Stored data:
= Beginning of Section =
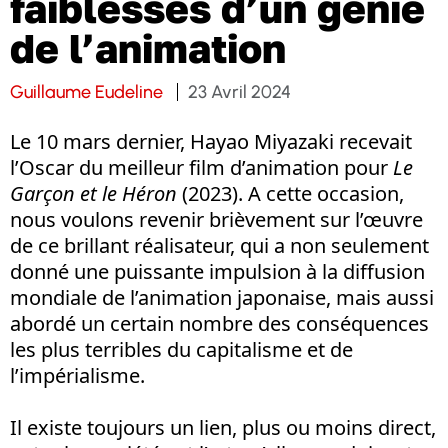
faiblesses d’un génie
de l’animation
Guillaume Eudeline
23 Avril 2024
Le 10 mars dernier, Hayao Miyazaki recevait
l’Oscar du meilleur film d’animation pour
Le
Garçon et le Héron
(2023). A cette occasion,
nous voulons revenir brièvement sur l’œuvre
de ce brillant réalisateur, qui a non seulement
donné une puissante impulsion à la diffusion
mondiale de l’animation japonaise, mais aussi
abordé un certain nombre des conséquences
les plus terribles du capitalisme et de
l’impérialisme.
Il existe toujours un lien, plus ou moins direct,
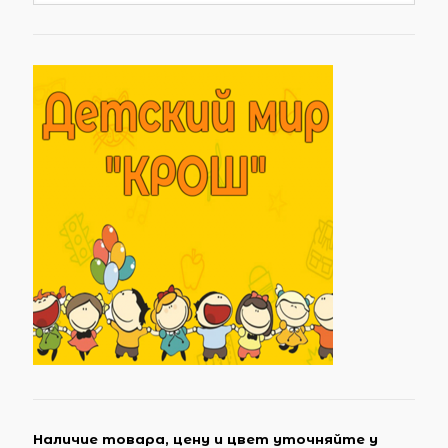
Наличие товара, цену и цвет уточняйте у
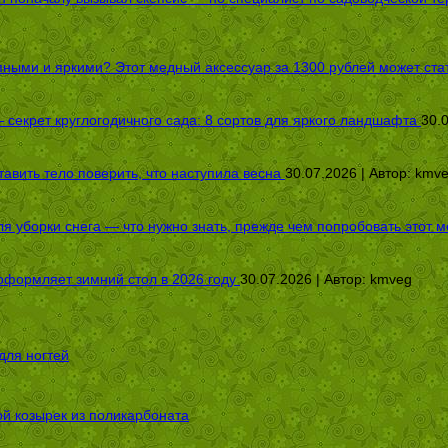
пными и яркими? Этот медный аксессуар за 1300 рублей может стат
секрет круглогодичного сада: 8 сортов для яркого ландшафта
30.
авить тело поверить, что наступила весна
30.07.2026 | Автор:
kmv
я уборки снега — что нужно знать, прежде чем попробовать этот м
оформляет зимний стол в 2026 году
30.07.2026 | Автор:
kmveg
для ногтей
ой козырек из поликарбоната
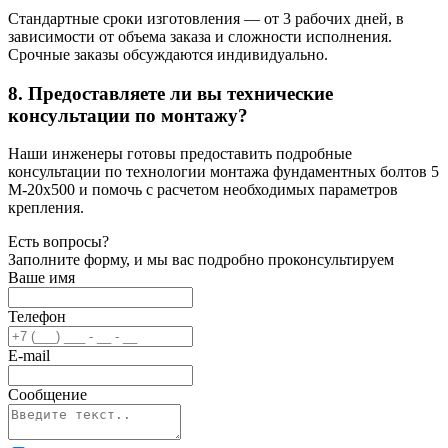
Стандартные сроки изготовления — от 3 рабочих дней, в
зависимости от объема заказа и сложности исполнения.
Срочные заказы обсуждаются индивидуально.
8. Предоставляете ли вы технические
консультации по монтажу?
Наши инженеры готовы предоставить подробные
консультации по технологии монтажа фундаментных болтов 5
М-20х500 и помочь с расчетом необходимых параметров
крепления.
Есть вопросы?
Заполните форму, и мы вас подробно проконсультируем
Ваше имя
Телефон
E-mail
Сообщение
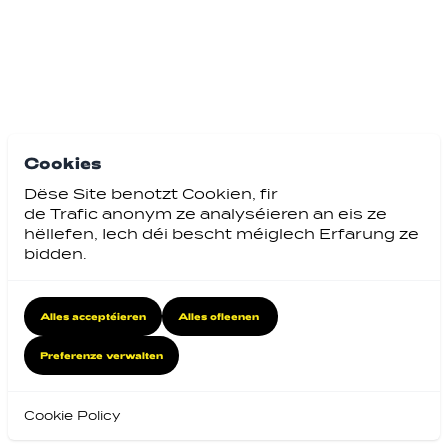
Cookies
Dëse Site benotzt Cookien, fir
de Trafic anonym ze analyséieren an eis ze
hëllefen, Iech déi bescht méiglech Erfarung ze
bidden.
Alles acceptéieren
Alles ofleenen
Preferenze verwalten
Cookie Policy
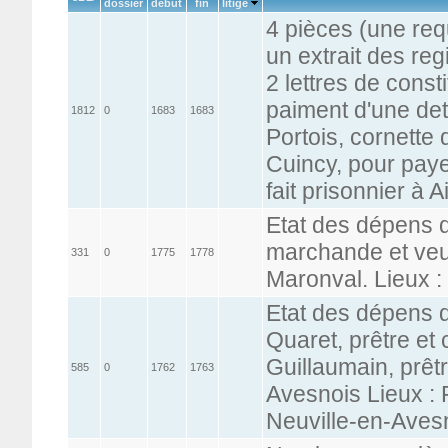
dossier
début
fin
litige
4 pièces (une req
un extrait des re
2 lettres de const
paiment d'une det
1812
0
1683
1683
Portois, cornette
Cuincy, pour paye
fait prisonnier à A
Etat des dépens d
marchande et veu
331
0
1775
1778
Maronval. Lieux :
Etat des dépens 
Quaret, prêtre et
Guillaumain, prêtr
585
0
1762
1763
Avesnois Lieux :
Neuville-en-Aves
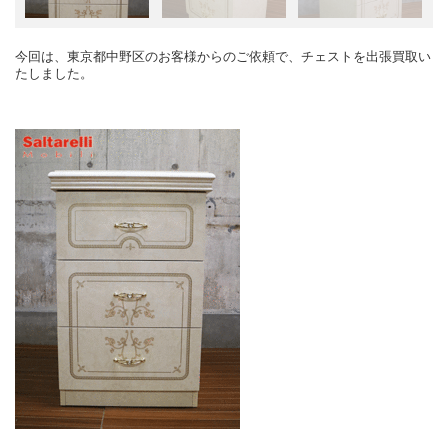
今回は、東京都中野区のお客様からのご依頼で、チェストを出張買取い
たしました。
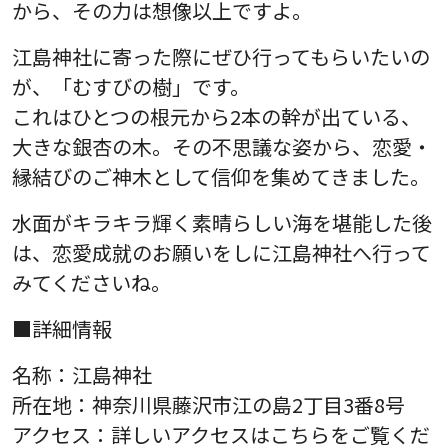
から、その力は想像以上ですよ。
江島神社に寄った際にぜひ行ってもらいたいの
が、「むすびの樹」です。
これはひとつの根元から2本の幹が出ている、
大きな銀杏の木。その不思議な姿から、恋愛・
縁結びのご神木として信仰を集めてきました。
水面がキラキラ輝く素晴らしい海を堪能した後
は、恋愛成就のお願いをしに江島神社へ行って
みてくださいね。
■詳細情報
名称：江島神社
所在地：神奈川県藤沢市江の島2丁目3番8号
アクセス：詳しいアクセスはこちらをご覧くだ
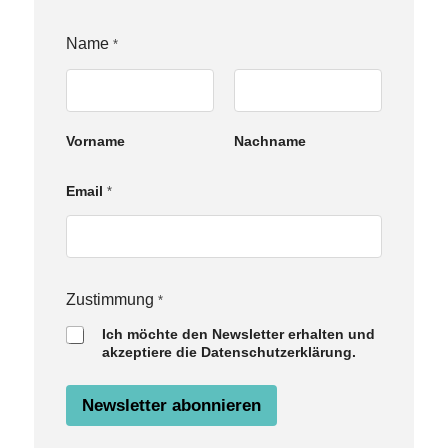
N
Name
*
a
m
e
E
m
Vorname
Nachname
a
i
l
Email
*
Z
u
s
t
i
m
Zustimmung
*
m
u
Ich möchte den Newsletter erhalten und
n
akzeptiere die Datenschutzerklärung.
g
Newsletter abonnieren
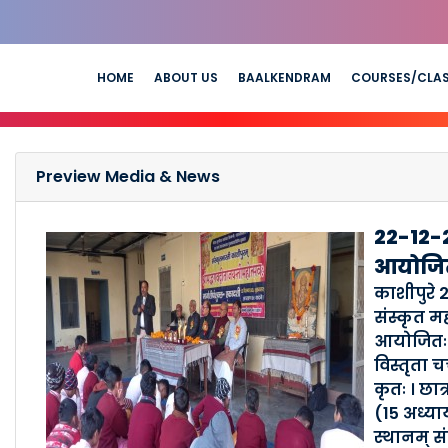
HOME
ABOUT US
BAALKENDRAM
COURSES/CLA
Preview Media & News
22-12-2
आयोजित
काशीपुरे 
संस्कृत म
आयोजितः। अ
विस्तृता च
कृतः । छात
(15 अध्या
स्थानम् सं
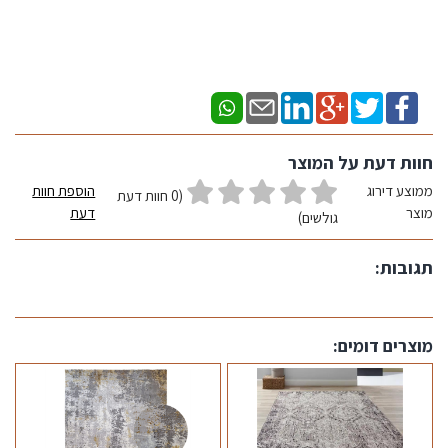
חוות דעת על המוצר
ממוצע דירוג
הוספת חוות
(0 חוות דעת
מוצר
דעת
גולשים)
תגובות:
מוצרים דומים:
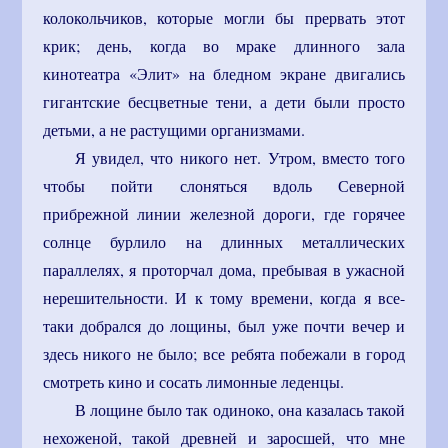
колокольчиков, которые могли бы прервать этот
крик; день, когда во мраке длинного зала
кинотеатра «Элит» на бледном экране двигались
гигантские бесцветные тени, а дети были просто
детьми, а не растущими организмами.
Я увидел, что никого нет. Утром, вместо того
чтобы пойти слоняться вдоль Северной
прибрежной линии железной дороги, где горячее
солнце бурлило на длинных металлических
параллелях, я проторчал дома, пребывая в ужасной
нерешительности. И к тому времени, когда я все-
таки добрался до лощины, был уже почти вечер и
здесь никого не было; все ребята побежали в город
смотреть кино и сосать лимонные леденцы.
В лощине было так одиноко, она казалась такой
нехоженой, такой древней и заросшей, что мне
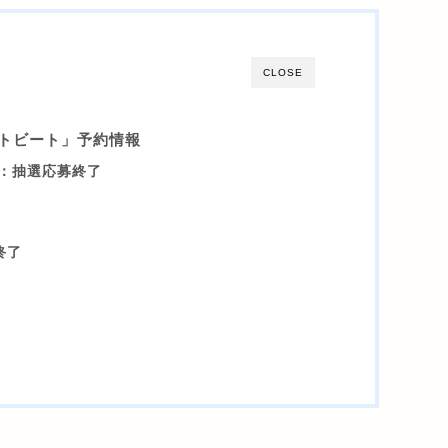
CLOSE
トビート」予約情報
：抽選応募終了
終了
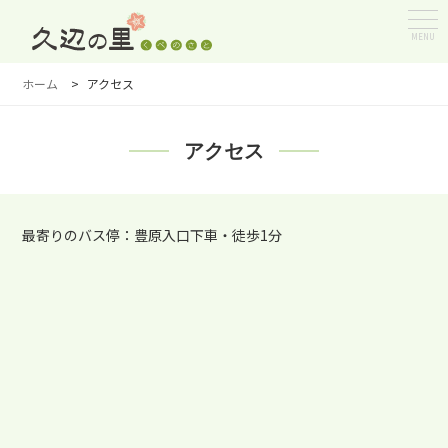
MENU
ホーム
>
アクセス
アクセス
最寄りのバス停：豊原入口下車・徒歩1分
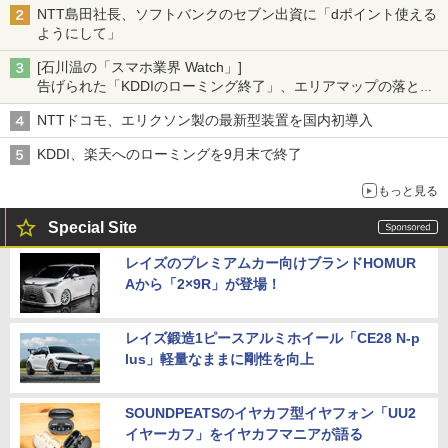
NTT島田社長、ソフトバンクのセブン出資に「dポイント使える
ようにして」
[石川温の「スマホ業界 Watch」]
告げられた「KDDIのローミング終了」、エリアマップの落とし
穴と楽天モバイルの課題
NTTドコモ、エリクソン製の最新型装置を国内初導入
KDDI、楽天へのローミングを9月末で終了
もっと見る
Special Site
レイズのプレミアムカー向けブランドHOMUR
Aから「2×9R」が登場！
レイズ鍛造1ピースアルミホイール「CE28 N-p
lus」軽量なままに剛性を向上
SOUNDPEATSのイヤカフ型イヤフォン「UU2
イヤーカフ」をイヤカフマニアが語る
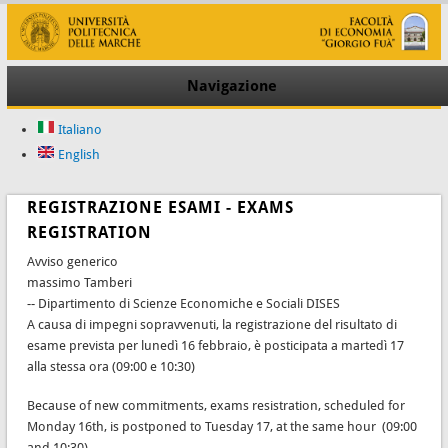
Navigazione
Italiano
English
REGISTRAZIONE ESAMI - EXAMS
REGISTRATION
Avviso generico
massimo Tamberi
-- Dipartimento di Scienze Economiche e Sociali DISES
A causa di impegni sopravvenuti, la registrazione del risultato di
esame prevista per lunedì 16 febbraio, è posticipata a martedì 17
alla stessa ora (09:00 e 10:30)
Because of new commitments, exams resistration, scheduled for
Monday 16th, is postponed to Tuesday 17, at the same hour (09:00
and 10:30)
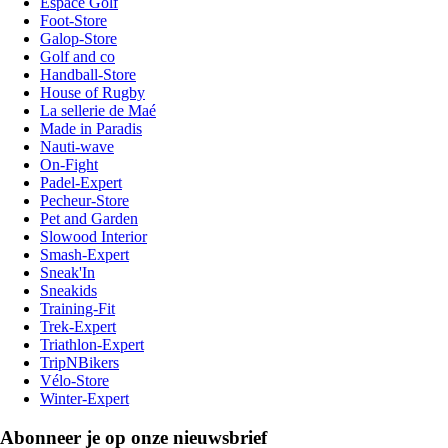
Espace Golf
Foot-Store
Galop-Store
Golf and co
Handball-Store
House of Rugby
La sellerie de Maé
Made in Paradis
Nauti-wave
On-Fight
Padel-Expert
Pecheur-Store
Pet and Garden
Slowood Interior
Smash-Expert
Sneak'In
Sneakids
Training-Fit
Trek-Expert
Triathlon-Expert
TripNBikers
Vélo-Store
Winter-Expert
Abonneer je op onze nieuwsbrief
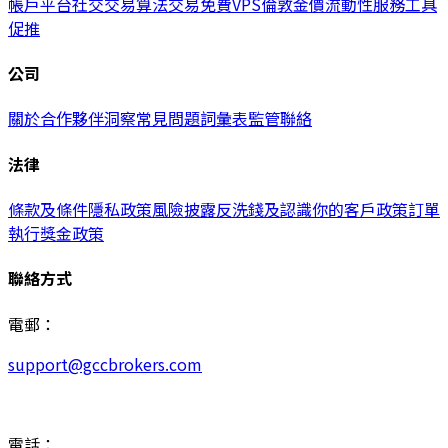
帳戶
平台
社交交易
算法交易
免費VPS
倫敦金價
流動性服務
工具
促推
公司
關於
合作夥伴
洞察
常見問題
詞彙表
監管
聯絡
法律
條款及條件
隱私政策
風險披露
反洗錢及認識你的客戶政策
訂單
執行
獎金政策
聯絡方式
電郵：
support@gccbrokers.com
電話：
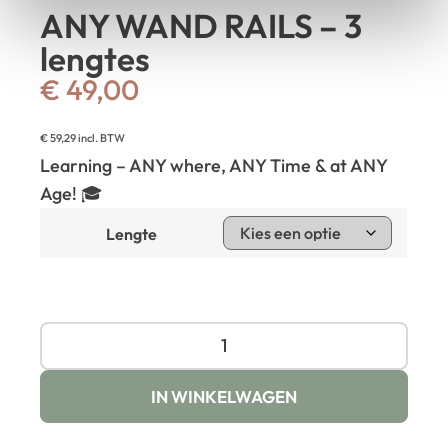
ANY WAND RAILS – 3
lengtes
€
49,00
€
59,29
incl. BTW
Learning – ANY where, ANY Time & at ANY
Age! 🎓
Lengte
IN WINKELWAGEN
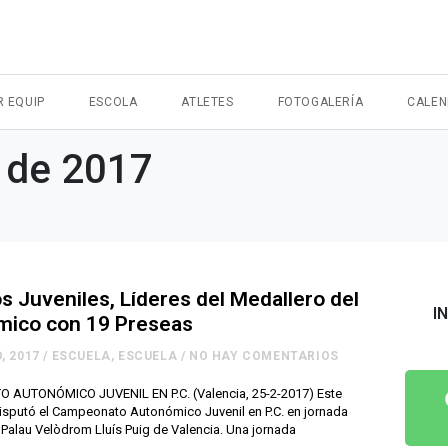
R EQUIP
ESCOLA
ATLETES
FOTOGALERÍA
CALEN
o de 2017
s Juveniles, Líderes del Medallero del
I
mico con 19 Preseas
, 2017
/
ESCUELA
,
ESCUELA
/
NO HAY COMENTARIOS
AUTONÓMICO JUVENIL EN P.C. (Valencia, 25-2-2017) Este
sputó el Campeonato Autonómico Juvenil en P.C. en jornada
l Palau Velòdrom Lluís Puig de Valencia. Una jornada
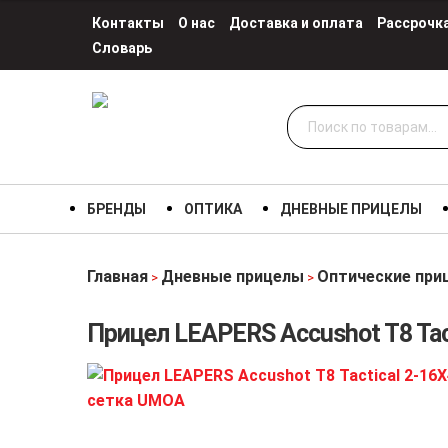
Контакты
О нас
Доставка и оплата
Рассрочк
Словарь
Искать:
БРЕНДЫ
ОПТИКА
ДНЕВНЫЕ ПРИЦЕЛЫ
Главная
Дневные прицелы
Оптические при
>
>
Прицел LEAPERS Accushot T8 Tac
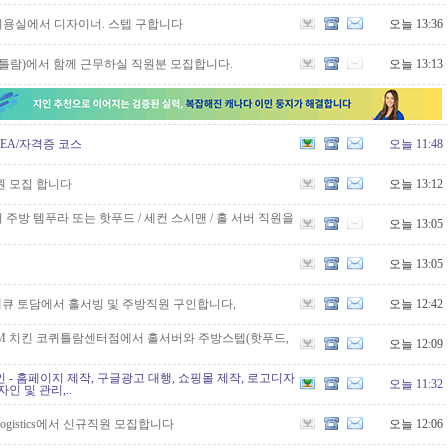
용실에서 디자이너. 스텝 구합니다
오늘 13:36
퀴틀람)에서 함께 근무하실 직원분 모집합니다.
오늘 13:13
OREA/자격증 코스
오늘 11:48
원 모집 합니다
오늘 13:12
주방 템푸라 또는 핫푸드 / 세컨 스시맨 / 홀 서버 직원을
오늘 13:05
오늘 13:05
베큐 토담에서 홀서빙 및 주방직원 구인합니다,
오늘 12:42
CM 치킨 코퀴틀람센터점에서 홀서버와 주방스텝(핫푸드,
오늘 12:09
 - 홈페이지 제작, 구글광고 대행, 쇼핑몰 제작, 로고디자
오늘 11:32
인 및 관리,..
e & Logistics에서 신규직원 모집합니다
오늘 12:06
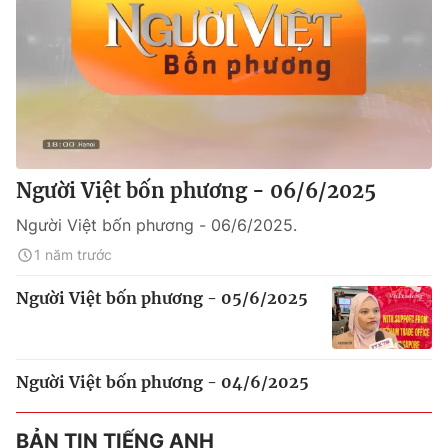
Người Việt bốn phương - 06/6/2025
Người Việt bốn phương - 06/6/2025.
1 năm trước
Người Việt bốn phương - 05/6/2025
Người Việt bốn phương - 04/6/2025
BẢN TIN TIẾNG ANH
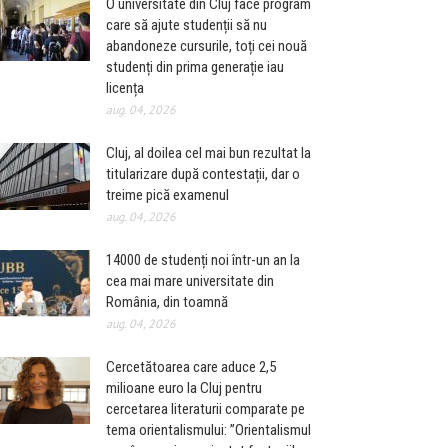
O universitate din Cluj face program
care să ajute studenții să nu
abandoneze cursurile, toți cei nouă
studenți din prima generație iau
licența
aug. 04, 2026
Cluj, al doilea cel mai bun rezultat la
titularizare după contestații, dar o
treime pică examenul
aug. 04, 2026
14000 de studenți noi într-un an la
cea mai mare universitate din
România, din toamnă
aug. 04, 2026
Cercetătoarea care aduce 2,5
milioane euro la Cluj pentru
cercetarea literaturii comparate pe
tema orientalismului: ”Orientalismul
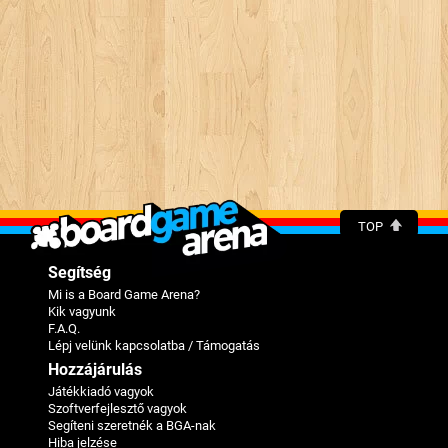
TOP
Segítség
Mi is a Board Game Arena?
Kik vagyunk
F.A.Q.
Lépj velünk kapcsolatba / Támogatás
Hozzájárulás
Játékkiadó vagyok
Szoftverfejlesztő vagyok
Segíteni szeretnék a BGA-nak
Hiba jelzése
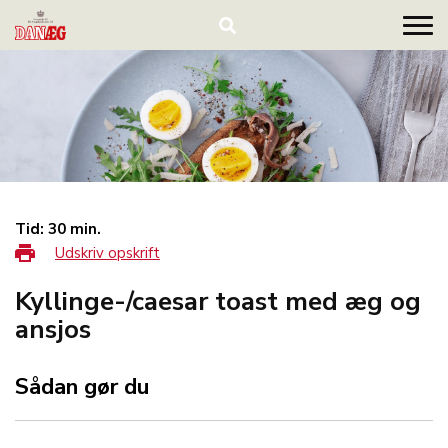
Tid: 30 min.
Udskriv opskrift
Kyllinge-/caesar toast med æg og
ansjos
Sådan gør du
= End of Section =
> Task instructions: The lines to be transcribed are those from the first line of the data above through the line holding "Il existe toujours", inclusive; copy them exactly and only, leaving out the pictures.

> Response to the exercise:
faiblesses d’un génie
de l’animation
Guillaume Eudeline
23 Avril 2024
Le 10 mars dernier, Hayao Miyazaki recevait
l’Oscar du meilleur film d’animation pour
Le
Garçon et le Héron
(2023). A cette occasion,
nous voulons revenir brièvement sur l’œuvre
de ce brillant réalisateur, qui a non seulement
donné une puissante impulsion à la diffusion
mondiale de l’animation japonaise, mais aussi
abordé un certain nombre des conséquences
les plus terribles du capitalisme et de
l’impérialisme.
Il existe toujours un lien, plus ou moins direct,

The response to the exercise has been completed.